As palavras feminino e masculino são normalmente associadas com o conceito de gênero, em oposição às palavras fêmea e macho, que são mais comumente associadas à sexo, apesar de todas essas palavras e conceitos serem frequentemente confundidas pelo público geral.
Definições originais
Gênero gramatical
Definições de gênero mais antigas e majoritariamente não-políticas incluem gênero gramatical, que é simplesmente a divisão de determinadas palavras de certas línguas em duas ou mais categorias para explicitar o gênero (presumido) de um objeto, ou a falta deste. Essa generização das palavras é às vezes aplicada de modo um tanto sem sentido, como no alemão e no francês, onde todos os tipos de objetos inanimados - de móveis até a planetas - recebem um gênero, enquanto algumas palavras verdadeiramente específicas quanto a sexo podem, surpreendentemente, ter um gênero neutro, como mädchen, a palavra em alemão para "garota", que recebe gênero neutro apesar de que palavras como "mulher", "garoto" e "homem" possuírem gênero em concordância com o sexo do ser humano ao qual elas correspondem. Referências para o gênero gramatical parecem datar do século XIV.

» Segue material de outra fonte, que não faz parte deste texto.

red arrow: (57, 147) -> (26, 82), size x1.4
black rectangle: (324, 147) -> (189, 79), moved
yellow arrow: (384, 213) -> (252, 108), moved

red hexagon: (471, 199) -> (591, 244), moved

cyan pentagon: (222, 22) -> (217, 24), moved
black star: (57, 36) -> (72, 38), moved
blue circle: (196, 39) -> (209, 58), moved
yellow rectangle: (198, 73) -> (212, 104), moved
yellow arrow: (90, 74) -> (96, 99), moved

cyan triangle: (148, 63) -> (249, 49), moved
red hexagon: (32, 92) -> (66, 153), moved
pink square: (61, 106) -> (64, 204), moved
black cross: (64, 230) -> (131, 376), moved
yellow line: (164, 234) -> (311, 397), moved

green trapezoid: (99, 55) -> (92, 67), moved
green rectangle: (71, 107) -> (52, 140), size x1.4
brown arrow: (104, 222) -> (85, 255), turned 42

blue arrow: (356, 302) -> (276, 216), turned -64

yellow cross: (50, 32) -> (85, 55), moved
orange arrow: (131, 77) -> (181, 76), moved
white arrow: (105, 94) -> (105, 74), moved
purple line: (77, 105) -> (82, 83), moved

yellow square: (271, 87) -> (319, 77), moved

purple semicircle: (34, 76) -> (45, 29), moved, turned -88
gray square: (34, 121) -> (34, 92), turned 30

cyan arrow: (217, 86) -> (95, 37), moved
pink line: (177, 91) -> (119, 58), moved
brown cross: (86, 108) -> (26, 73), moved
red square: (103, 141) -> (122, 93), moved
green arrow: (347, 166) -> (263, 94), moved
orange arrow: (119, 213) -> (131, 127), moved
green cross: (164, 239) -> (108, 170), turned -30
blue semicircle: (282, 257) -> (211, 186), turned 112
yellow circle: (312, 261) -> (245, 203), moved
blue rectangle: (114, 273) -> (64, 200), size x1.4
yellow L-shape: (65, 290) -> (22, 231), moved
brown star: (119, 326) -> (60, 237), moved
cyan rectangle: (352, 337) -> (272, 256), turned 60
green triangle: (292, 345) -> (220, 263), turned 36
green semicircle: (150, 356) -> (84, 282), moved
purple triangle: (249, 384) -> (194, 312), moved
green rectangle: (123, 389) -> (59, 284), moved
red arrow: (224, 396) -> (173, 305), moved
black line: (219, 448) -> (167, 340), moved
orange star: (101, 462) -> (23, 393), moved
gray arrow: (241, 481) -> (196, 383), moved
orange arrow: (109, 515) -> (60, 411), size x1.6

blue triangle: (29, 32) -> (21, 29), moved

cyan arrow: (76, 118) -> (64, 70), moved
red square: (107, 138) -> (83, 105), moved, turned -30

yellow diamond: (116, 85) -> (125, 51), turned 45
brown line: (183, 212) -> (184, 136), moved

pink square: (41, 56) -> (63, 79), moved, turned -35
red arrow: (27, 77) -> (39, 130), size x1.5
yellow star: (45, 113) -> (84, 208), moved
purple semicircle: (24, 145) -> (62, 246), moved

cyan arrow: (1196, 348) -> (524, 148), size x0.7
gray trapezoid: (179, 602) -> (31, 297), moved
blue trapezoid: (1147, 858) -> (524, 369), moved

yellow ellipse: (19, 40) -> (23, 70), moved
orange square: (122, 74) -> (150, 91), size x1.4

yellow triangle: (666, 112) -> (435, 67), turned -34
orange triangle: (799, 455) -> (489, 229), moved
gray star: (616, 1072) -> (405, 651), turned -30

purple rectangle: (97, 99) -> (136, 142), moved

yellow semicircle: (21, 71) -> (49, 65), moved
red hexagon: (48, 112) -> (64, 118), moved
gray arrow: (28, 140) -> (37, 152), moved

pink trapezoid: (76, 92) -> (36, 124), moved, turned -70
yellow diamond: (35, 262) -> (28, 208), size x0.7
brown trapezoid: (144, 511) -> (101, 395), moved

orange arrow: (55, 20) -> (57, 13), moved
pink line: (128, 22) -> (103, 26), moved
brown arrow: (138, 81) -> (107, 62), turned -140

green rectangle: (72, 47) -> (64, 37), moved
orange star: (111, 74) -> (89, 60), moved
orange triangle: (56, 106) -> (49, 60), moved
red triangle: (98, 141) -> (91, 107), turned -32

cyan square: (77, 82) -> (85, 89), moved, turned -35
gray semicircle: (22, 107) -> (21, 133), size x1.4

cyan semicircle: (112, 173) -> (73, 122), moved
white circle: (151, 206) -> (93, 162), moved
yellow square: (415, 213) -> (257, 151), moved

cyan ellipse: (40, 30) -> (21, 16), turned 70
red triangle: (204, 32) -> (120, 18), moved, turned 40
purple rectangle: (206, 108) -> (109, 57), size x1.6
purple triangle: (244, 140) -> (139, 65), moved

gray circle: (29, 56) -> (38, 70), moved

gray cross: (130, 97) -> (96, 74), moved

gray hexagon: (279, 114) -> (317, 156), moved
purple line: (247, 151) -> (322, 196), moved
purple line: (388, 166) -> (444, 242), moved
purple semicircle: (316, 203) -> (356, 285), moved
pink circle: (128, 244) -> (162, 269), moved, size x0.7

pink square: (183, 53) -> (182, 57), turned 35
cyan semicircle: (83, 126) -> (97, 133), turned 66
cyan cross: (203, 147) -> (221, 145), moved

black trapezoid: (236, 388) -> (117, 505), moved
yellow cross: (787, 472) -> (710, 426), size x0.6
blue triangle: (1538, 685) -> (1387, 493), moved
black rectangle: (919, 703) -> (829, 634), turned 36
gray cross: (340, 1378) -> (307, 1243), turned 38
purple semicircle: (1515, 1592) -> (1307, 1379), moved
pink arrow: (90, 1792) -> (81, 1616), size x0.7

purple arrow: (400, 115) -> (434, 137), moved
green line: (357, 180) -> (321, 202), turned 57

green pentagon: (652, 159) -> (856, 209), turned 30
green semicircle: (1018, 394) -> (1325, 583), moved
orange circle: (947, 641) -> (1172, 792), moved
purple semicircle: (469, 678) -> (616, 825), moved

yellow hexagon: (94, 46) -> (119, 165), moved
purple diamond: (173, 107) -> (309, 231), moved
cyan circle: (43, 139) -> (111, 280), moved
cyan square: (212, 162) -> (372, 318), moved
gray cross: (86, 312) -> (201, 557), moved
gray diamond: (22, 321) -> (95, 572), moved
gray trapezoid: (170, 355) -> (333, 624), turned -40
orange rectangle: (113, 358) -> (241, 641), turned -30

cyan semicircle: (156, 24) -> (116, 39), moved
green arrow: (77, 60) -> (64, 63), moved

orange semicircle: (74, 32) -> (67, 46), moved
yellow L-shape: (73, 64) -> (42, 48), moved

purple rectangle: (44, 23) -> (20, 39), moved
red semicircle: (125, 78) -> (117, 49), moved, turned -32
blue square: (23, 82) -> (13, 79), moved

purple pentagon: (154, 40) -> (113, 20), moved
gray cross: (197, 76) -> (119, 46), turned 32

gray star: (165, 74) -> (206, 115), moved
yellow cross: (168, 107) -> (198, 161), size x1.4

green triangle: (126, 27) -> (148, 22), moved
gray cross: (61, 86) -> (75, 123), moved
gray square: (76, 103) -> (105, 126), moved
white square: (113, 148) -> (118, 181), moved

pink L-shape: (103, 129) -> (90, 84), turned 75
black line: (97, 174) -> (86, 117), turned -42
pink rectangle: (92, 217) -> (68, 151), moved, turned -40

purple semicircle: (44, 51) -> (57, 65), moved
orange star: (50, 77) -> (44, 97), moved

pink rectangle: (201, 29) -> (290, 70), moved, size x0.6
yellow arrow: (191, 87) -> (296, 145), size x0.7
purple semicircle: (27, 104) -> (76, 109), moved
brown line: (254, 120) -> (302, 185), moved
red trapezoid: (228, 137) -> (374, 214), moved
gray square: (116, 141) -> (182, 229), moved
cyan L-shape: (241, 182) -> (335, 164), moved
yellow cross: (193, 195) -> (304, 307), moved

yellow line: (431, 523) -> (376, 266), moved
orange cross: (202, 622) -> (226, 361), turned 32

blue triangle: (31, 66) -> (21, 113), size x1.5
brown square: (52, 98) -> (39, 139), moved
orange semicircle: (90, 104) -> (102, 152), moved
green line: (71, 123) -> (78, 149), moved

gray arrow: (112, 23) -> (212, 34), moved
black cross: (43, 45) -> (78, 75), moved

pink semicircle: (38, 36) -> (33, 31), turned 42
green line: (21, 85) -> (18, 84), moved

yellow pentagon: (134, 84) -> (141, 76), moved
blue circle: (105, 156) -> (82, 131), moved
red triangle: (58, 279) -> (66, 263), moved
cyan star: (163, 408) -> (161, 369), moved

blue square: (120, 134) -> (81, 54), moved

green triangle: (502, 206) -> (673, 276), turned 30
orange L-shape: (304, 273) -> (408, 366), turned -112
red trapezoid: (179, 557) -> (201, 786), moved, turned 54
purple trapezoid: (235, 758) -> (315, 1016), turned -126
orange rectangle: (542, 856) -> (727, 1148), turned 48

As palavras feminino e masculino são frenquentemente utilizadas para se referirem a gêneros gramaticais, apesar de que termos como pronomes femininos e pronomes masculinos também sejam comumente utilizados para se referirem a construtos gramaticais.
Sinônimo de sexo
Outra definição antiga e majoritariamente não-política de gênero é como sinônimo de sexo, isto é, à categorização de um organismo com respeito ao seu papel na reprodução binária. Esse uso da palavra é popular presumivelmente por causa das conotações vulgares que a palavra "sexo" pode parecer admitir. O uso de "gênero" como sinônimo de "sexo" parece datar desde o século XV, e pode ser encontrada até mesmo em textos acadêmicos que claramente lidam com uma categorização reprodutiva de organismos estritamente baseada na biologia.
De maneira similar ao uso de gênero para denotar sexo, as palavras "feminino" e "masculino" também são às vezes utilizadas como aproximações de "fêmea" e "macho". Na biologia, não é incomum ouvir termos como "feminização" e "masculinização" quando se referindo aos desenvolvimentos anatômicos associados com os sexos feminino e masculino. Como outro exemplo, o eufemismo produtos de higiene da mulher é frequentemente usado para referir-se a produtos de higiene menstrual, mesmo que estes estejam claramente relacionados ao sexo feminino.
Mudanças recentes
Na década de 1950, o psicólogo John Money começou a introduzir definições alternativas de gênero em seus textos, em particular em termos como papel de gênero e identidade de gênero. Essa pode ser a origem do entendimento de gênero como construção social, apesar de as teorias de Money não serem necessariamente compatíveis com as interpretações contemporâneas desse conceito.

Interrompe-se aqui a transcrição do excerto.